Extracted information

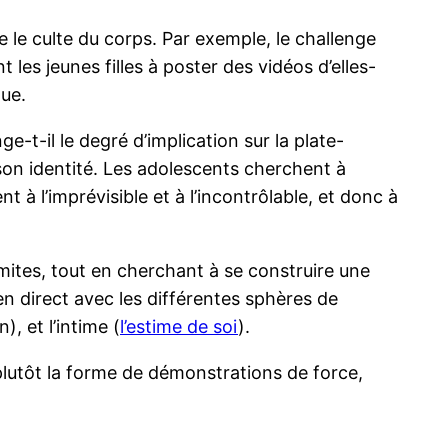
me le culte du corps. Par exemple, le challenge
 les jeunes filles à poster des vidéos d’elles-
que.
e-t-il le degré d’implication sur la plate-
on identité. Les adolescents cherchent à
à l’imprévisible et à l’incontrôlable, et donc à
imites, tout en cherchant à se construire une
en direct avec les différentes sphères de
), et l’intime (
l’estime de soi
).
 plutôt la forme de démonstrations de force,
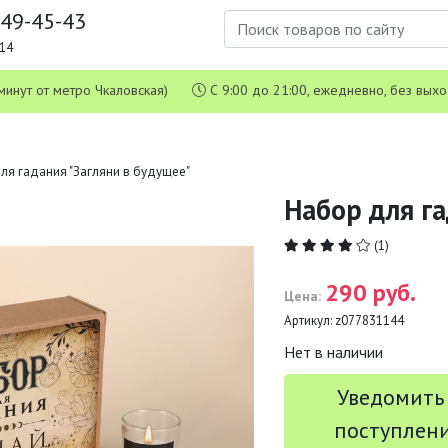
649-45-43
1-14
 5 минут от метро Чкаловская)
С 9:00 до 21:00, ежедневно, без вых
ля гадания "Загляни в будущее"
Набор для га
(1)
290 руб.
Цена:
Артикул:
z077831144
Нет в наличии
Уведомить
поступлен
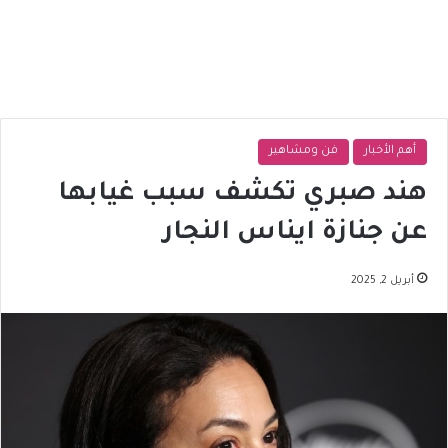
أهم الأخبار
فن ومشاهير
هند صبري تكشف سبب غيابها
عن جنازة ايناس النجار
أبريل 2, 2025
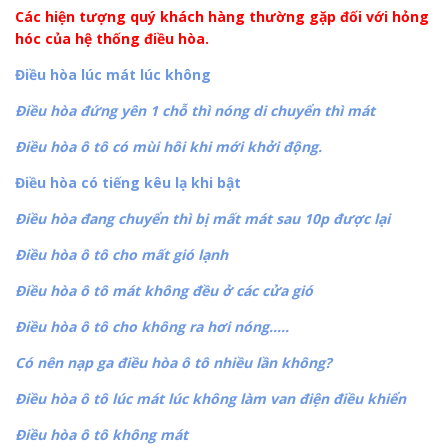
Các hiện tượng quý khách hàng thường gặp đối với hỏng
hóc của hệ thống điều hòa.
Điều hòa lúc mát lúc không
Điều hòa đứng yên 1 chỗ thì nóng di chuyển thì mát
Điều hòa ô tô có mùi hôi khi mới khởi động.
Điều hòa có tiếng kêu lạ khi bật
Điều hòa đang chuyển thì bị mất mát sau 10p được lại
Điều hòa ô tô cho mất gió lạnh
Điều hòa ô tô mát không đều ở các cửa gió
Điều hòa ô tô cho không ra hơi nóng…..
Có nên nạp ga điều hòa ô tô nhiều lần không?
Điều hòa ô tô lúc mát lúc không làm van điện điều khiển
Điều hòa ô tô không mát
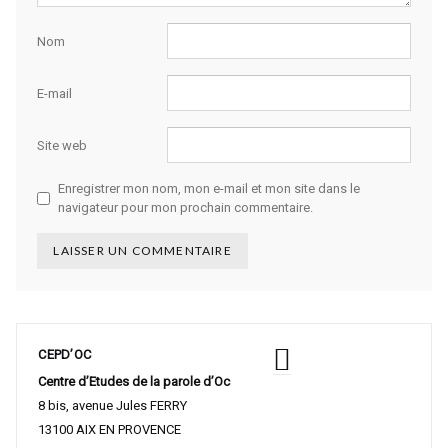
Nom
E-mail
Site web
Enregistrer mon nom, mon e-mail et mon site dans le
navigateur pour mon prochain commentaire.
CEPD’OC
Centre d’Etudes de la parole d’Oc
8 bis, avenue Jules FERRY
13100 AIX EN PROVENCE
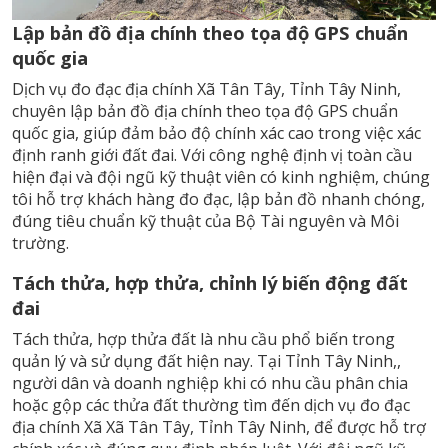
Lập bản đồ địa chính theo tọa độ GPS chuẩn
quốc gia
Dịch vụ đo đạc địa chính Xã Tân Tây, Tỉnh Tây Ninh,
chuyên lập bản đồ địa chính theo tọa độ GPS chuẩn
quốc gia, giúp đảm bảo độ chính xác cao trong việc xác
định ranh giới đất đai. Với công nghệ định vị toàn cầu
hiện đại và đội ngũ kỹ thuật viên có kinh nghiệm, chúng
tôi hỗ trợ khách hàng đo đạc, lập bản đồ nhanh chóng,
đúng tiêu chuẩn kỹ thuật của Bộ Tài nguyên và Môi
trường.
Tách thửa, hợp thửa, chỉnh lý biến động đất
đai
Tách thửa, hợp thửa đất là nhu cầu phổ biến trong
quản lý và sử dụng đất hiện nay. Tại Tỉnh Tây Ninh,,
người dân và doanh nghiệp khi có nhu cầu phân chia
hoặc gộp các thửa đất thường tìm đến dịch vụ đo đạc
địa chính Xã Xã Tân Tây, Tỉnh Tây Ninh, để được hỗ trợ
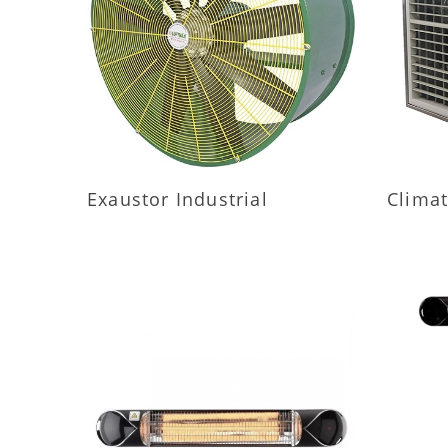
MAIS INFORMAÇÕES
M
Exaustor Industrial
Climat
MAIS INFORMAÇÕES
M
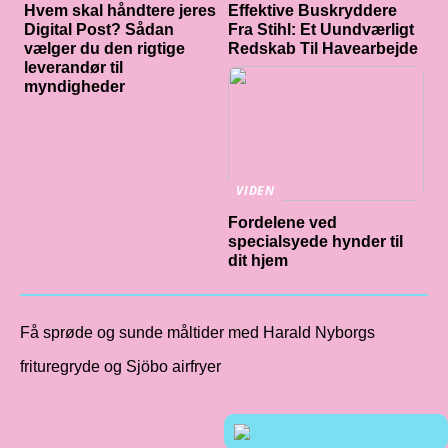
Hvem skal håndtere jeres
Effektive Buskryddere
Digital Post? Sådan
Fra Stihl: Et Uundværligt
vælger du den rigtige
Redskab Til Havearbejde
leverandør til
myndigheder
VIDEN
Fordelene ved
specialsyede hynder til
dit hjem
Få sprøde og sunde måltider med Harald Nyborgs
frituregryde og Sjöbo airfryer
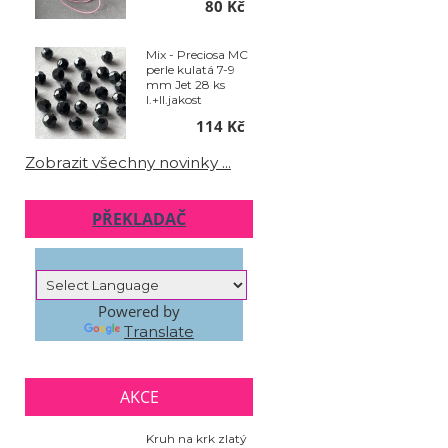
80 Kč
ks
Mix - Preciosa MC
perle kulatá 7-9
mm Jet 28 ks
I.+II.jakost
114 Kč
Zobrazit všechny novinky ...
PŘEKLADAČ
Powered by
Translate
AKCE
Kruh na krk zlatý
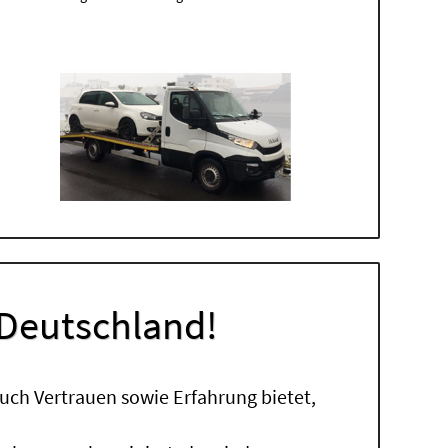
 Deutschland!
uch Vertrauen sowie Erfahrung bietet,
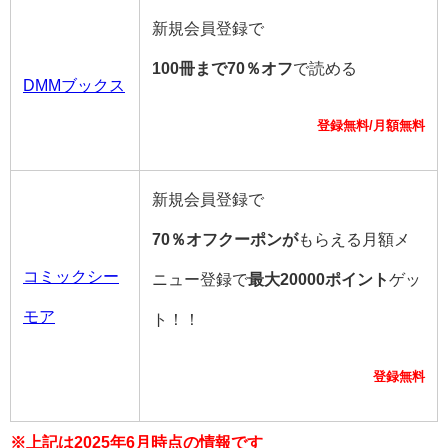
新規会員登録で
100冊まで70％オフ
で読める
DMMブックス
登録無料/月額無料
新規会員登録で
70％オフクーポンが
もらえる月額メ
コミックシー
ニュー登録で
最大20000ポイント
ゲッ
モア
ト！！
登録無料
※上記は2025年6月時点の情報です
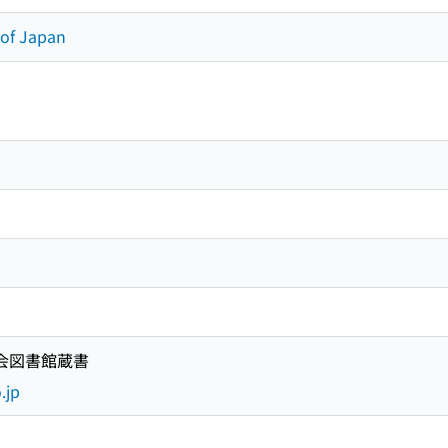
 of Japan
国会図書館蔵書
.jp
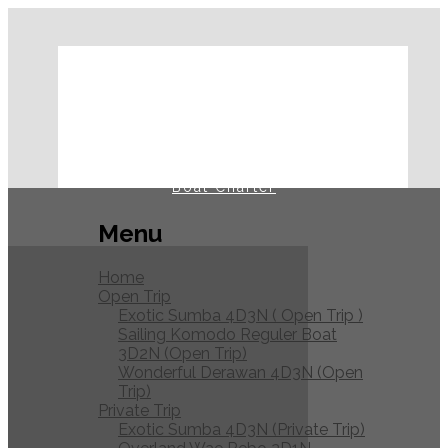
Home
Open Trip
Private Trip
Journal
Boat Charter
Menu
Home
Open Trip
Exotic Sumba 4D3N ( Open Trip )
Sailing Komodo Reguler Boat
3D2N (Open Trip)
Wonderful Derawan 4D3N (Open
Trip)
Private Trip
Exotic Sumba 4D3N (Private Trip)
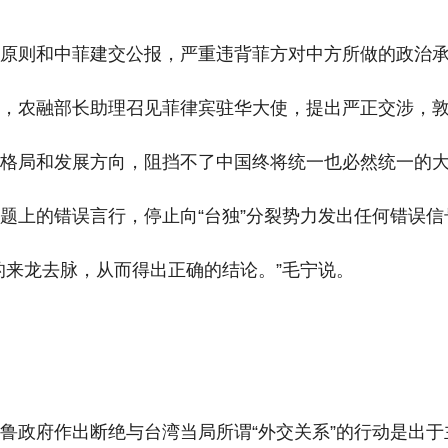
国原则和中菲建交公报，严重违背菲方对中方所做的政治
午，农融部长助理召见菲律宾驻华大使，提出严正交涉，
本格局和发展方向，阻挡不了中国终将统一也必然统一的
题上的错误言行，停止向“台独”分裂势力发出任何错误信
的来龙去脉，从而得出正确的结论。”毛宁说。
鲁政府作出断绝与台湾当局所谓“外交关系”的行动是出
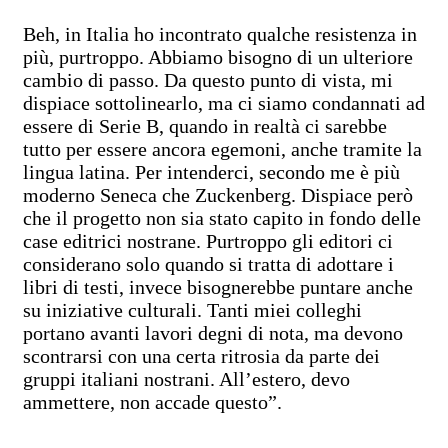
Beh, in Italia ho incontrato qualche resistenza in
più, purtroppo. Abbiamo bisogno di un ulteriore
cambio di passo. Da questo punto di vista, mi
dispiace sottolinearlo, ma ci siamo condannati ad
essere di Serie B, quando in realtà ci sarebbe
tutto per essere ancora egemoni, anche tramite la
lingua latina. Per intenderci, secondo me è più
moderno Seneca che Zuckenberg. Dispiace però
che il progetto non sia stato capito in fondo delle
case editrici nostrane. Purtroppo gli editori ci
considerano solo quando si tratta di adottare i
libri di testi, invece bisognerebbe puntare anche
su iniziative culturali. Tanti miei colleghi
portano avanti lavori degni di nota, ma devono
scontrarsi con una certa ritrosia da parte dei
gruppi italiani nostrani. All’estero, devo
ammettere, non accade questo”.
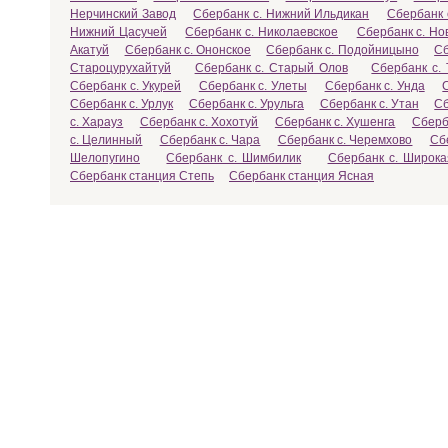
Нерчинский Завод
Сбербанк с. Нижний Ильдикан
Сбербанк 
Нижний Цасучей
Сбербанк с. Николаевское
Сбербанк с. Но
Акатуй
Сбербанк с. Ононское
Сбербанк с. Подойницыно
Сб
Староцурухайтуй
Сбербанк с. Старый Олов
Сбербанк с. 
Сбербанк с. Укурей
Сбербанк с. Улеты
Сбербанк с. Унда
Сбербанк с. Урлук
Сбербанк с. Урульга
Сбербанк с. Утан
Сб
с. Харауз
Сбербанк с. Хохотуй
Сбербанк с. Хушенга
Сберб
с. Целинный
Сбербанк с. Чара
Сбербанк с. Черемхово
Сб
Шелопугино
Сбербанк с. Шимбилик
Сбербанк с. Широка
Сбербанк станция Степь
Сбербанк станция Ясная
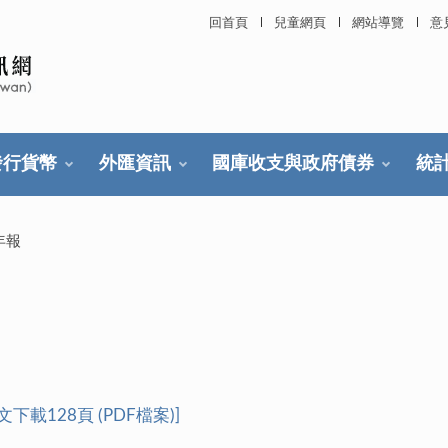
回首頁
兒童網頁
網站導覽
意
發行貨幣
外匯資訊
國庫收支與政府債券
統
年報
文下載128頁 (PDF檔案)
]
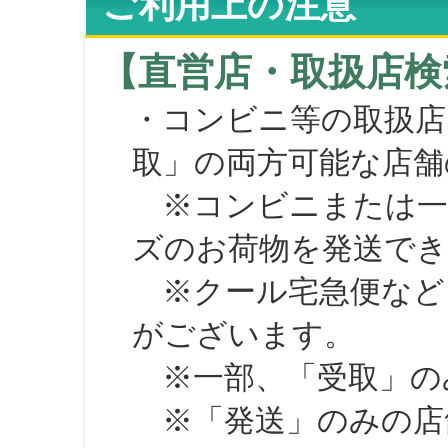
ご利用上の注意
【直営店・取扱店検
・コンビニ等の取扱店
取」の両方可能な店舗
※コンビニまたは一部の
ズのお荷物を発送で
※クール宅急便など、
がございます。
※一部、「受取」のみ
※「発送」のみの店舗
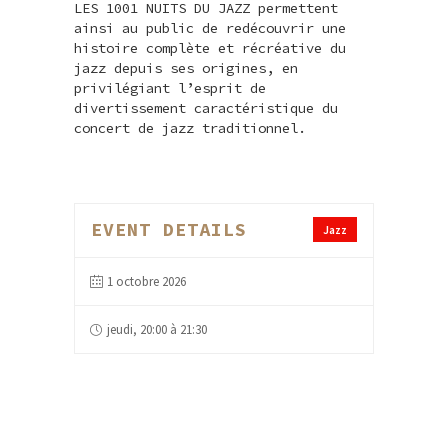
LES 1001 NUITS DU JAZZ permettent
ainsi au public de redécouvrir une
histoire complète et récréative du
jazz depuis ses origines, en
privilégiant l’esprit de
divertissement caractéristique du
concert de jazz traditionnel.
EVENT DETAILS
Jazz
1 octobre 2026
jeudi, 20:00 à 21:30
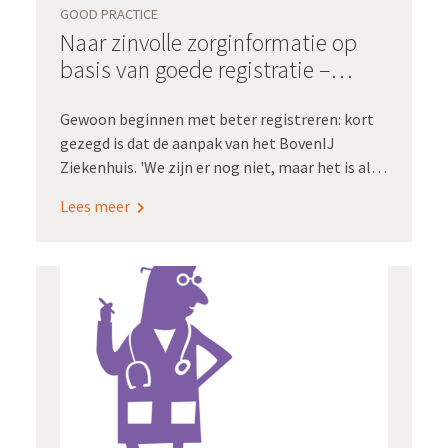
GOOD PRACTICE
Naar zinvolle zorginformatie op
basis van goede registratie –
BovenIJ Ziekenhuis
Gewoon beginnen met beter registreren: kort
gezegd is dat de aanpak van het BovenIJ
Ziekenhuis. 'We zijn er nog niet, maar het is al
veel beter geworden.'
Lees meer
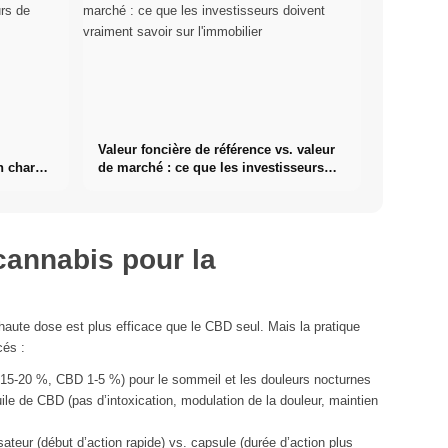
Valeur foncière de référence vs. valeur
n charge
de marché : ce que les investisseurs
doivent vraiment savoir sur
l'immobilier
cannabis pour la
aute dose est plus efficace que le CBD seul. Mais la pratique
cés :
5-20 %, CBD 1-5 %) pour le sommeil et les douleurs nocturnes
le de CBD (pas d’intoxication, modulation de la douleur, maintien
ateur (début d’action rapide) vs. capsule (durée d’action plus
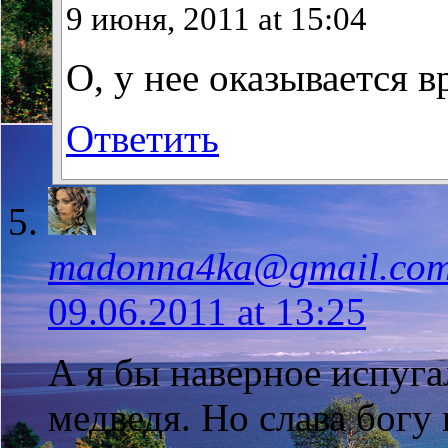
9 июня, 2011 at 15:04
О, у нее оказывается в
Ответить
madonna4ka@gmail.co
09.06.2011 at 13:25
А я бы наверное испугал
медведя. Но слава богу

Description of the task
Where the string "thửa" shows up in the listing above, copy the line that holds it.

Completed task
Tách thửa, hợp thửa, chỉnh lý biến động đất
Tách thửa, hợp thửa đất là nhu cầu phổ biến trong
hoặc gộp các thửa đất thường tìm đến dịch vụ đo đạc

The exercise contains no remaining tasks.